## Work order:
All the lines below need to be transcribed exactly. Pictures get left out.

## Supplied records:
=== Section Start ===
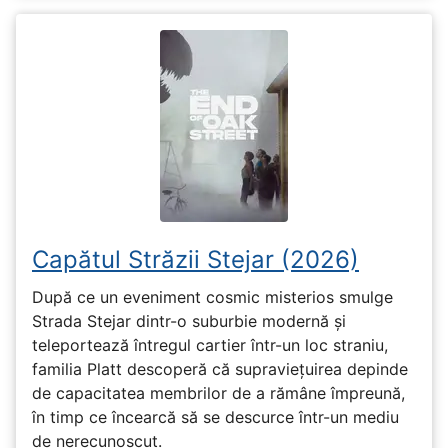
Capătul Străzii Stejar (2026)
După ce un eveniment cosmic misterios smulge
Strada Stejar dintr-o suburbie modernă și
teleportează întregul cartier într-un loc straniu,
familia Platt descoperă că supraviețuirea depinde
de capacitatea membrilor de a rămâne împreună,
în timp ce încearcă să se descurce într-un mediu
de nerecunoscut.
=== Section End ===
## Solution to this exercise:
Capătul Străzii Stejar (2026)
După ce un eveniment cosmic misterios smulge
Strada Stejar dintr-o suburbie modernă și
teleportează întregul cartier într-un loc straniu,
familia Platt descoperă că supraviețuirea depinde
de capacitatea membrilor de a rămâne împreună,
în timp ce încearcă să se descurce într-un mediu
de nerecunoscut.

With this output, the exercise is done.